(Stored dataset items)
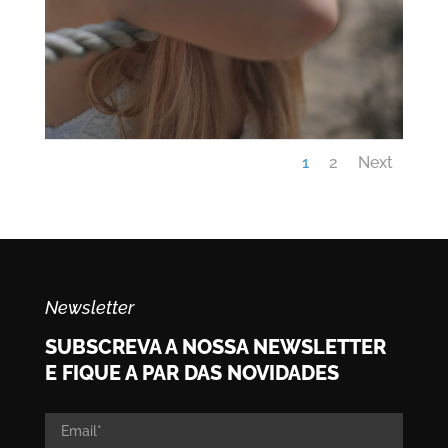
1
2
Next
Newsletter
SUBSCREVA A NOSSA NEWSLETTER
E FIQUE A PAR DAS NOVIDADES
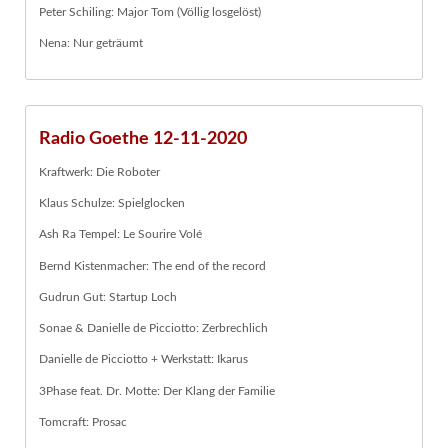
Peter Schiling: Major Tom (Völlig losgelöst)
Nena: Nur geträumt
Radio Goethe 12-11-2020
Kraftwerk: Die Roboter
Klaus Schulze: Spielglocken
Ash Ra Tempel: Le Sourire Volé
Bernd Kistenmacher: The end of the record
Gudrun Gut: Startup Loch
Sonae & Danielle de Picciotto: Zerbrechlich
Danielle de Picciotto + Werkstatt: Ikarus
3Phase feat. Dr. Motte: Der Klang der Familie
Tomcraft: Prosac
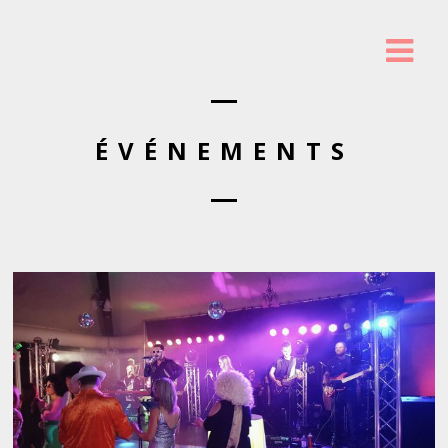
ÉVÉNEMENTS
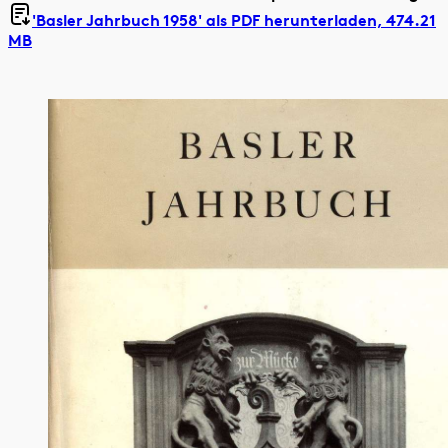
'Basler Jahrbuch 1958' als
PDF herunterladen, 474.21
MB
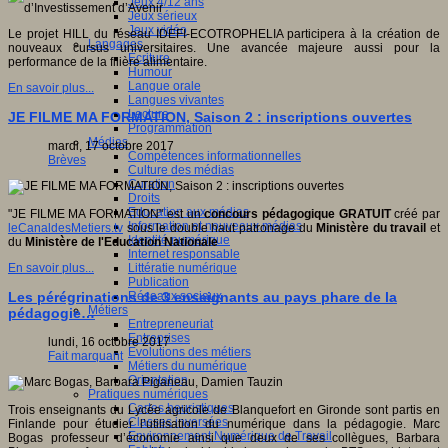
Jeux 4/12 ans
Jeux sérieux
Jeux vidéo
Le projet HILL du réseau IDEFI-ECOTROPHELIA participera à la création de
Langages
nouveaux cursus universitaires. Une avancée majeure aussi pour la
Ecriture
performance de la filière alimentaire.
Humour
Langue orale
En savoir plus...
Langues vivantes
Lecture
JE FILME MA FORMATION, Saison 2 : inscriptions ouvertes
Programmation
Médias
mardi, 17 octobre 2017
Compétences informationnelles
Brèves
Culture des médias
Curation
Droits
Education aux médias
"JE FILME MA FORMATION" est un
concours pédagogique GRATUIT
créé par
Information et nouveaux médias
leCanaldesMetiers.tv
sous le double haut patronage du
Ministère du travail
et
Identité numérique
du
Ministère de l'Education Nationale
Internet responsable
Littératie numérique
En savoir plus...
Publication
Réseaux sociaux
Les pérégrinations de 3 enseignants au pays phare de la
Métiers
pédagogie…
Entrepreneuriat
Entreprises
lundi, 16 octobre 2017
Evolutions des métiers
Fait marquant
Métiers du numérique
Orientation
Pratiques numériques
Cartes heuristiques
Trois enseignants du Lycée agricole de Blanquefort en Gironde sont partis en
Classes inversées
Finlande pour étudier l’utilisation du numérique dans la pédagogie. Marc
Environnement Numérique de Travail
Bogas professeur d’économie ainsi que deux de ses collègues, Barbara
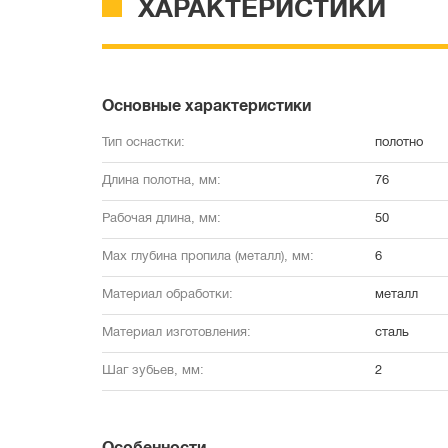
ХАРАКТЕРИСТИКИ
Основные характеристики
Тип оснастки:
полотно
Длина полотна, мм:
76
Рабочая длина, мм:
50
Max глубина пропила (металл), мм:
6
Материал обработки:
металл
Материал изготовления:
сталь
Шаг зубьев, мм:
2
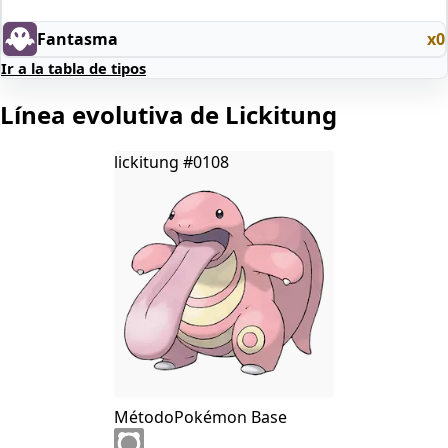
Fantasma
x0
Ir a la tabla de tipos
Línea evolutiva de Lickitung
lickitung
#0108
Método
Pokémon Base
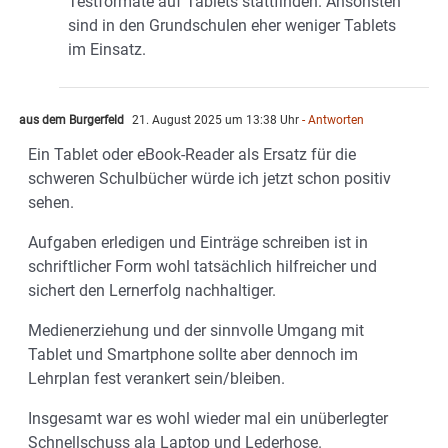
Testformate auf Tablets stattfinden. Ansonsten
sind in den Grundschulen eher weniger Tablets
im Einsatz.
aus dem Burgerfeld
21. August 2025 um 13:38 Uhr
- Antworten
Ein Tablet oder eBook-Reader als Ersatz für die
schweren Schulbücher würde ich jetzt schon positiv
sehen.
Aufgaben erledigen und Einträge schreiben ist in
schriftlicher Form wohl tatsächlich hilfreicher und
sichert den Lernerfolg nachhaltiger.
Medienerziehung und der sinnvolle Umgang mit
Tablet und Smartphone sollte aber dennoch im
Lehrplan fest verankert sein/bleiben.
Insgesamt war es wohl wieder mal ein unüberlegter
Schnellschuss ala Laptop und Lederhose.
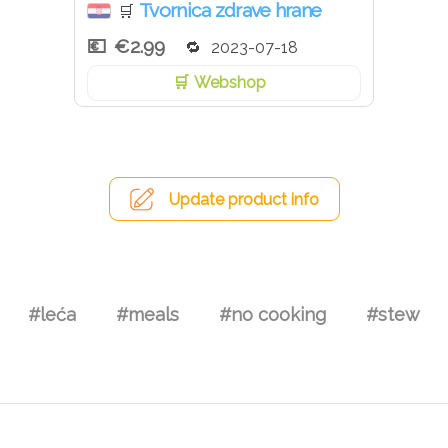
Tvornica zdrave hrane
🛒
€2.99
2023-07-18
Webshop
Update product info
#leća
#meals
#no cooking
#stew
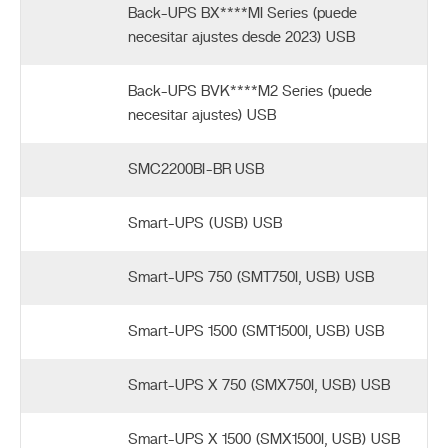
Back-UPS BX****MI Series (puede
necesitar ajustes desde 2023) USB
Back-UPS BVK****M2 Series (puede
necesitar ajustes) USB
SMC2200BI-BR USB
Smart-UPS (USB) USB
Smart-UPS 750 (SMT750I, USB) USB
Smart-UPS 1500 (SMT1500I, USB) USB
Smart-UPS X 750 (SMX750I, USB) USB
Smart-UPS X 1500 (SMX1500I, USB) USB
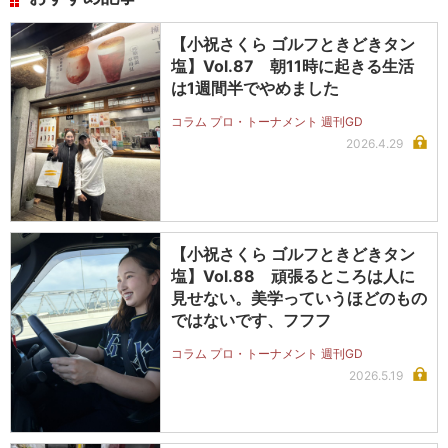
【小祝さくら ゴルフときどきタン
塩】Vol.87 朝11時に起きる生活
は1週間半でやめました
コラム プロ・トーナメント 週刊GD
2026.4.29
【小祝さくら ゴルフときどきタン
塩】Vol.88 頑張るところは人に
見せない。美学っていうほどのもの
ではないです、フフフ
コラム プロ・トーナメント 週刊GD
2026.5.19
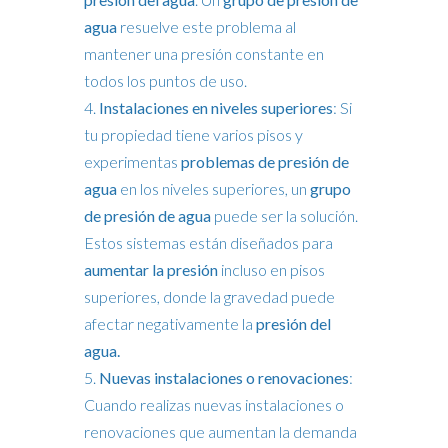
agua
resuelve este problema al
mantener una presión constante en
todos los puntos de uso.
Instalaciones en niveles superiores
: Si
tu propiedad tiene varios pisos y
experimentas
problemas de presión de
agua
en los niveles superiores, un
grupo
de presión de agua
puede ser la solución.
Estos sistemas están diseñados para
aumentar la presión
incluso en pisos
superiores, donde la gravedad puede
afectar negativamente la
presión del
agua.
Nuevas instalaciones o renovaciones
:
Cuando realizas nuevas instalaciones o
renovaciones que aumentan la demanda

> [ABOUT THIS EXERCISE]: Using the records above, copy each line that contains "octobre".

> [ANSWER]:
mardi, 17 octobre 2017
lundi, 16 octobre 2017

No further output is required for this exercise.